### WORK TO COMPLETE
Please find every line in the records below that contains the word "количество", and copy it.

### STUDY MATERIAL
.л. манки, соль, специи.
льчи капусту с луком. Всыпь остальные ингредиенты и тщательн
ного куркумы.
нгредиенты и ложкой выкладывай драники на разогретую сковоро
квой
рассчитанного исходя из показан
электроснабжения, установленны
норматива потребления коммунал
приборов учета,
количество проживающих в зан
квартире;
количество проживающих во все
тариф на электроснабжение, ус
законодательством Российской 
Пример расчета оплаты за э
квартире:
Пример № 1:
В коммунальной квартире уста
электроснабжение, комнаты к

==

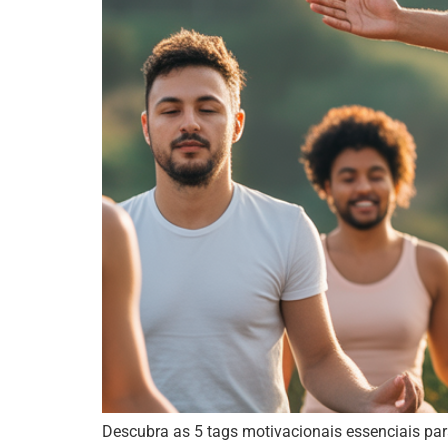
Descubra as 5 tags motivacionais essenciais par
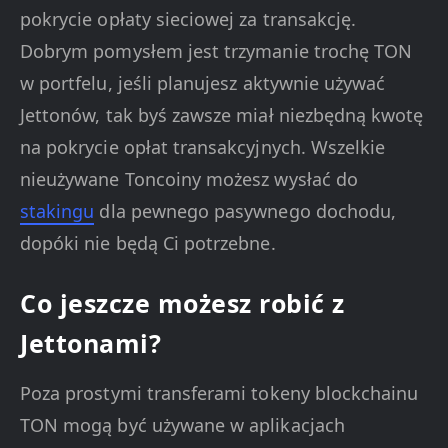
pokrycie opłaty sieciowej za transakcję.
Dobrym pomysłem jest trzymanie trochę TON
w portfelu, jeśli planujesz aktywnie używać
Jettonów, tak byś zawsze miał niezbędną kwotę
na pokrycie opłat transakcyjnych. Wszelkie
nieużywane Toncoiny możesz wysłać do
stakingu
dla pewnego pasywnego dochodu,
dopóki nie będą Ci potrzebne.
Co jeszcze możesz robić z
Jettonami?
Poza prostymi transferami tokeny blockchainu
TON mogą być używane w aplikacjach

### YOUR SOLUTION
количество проживающих в зан
количество проживающих во все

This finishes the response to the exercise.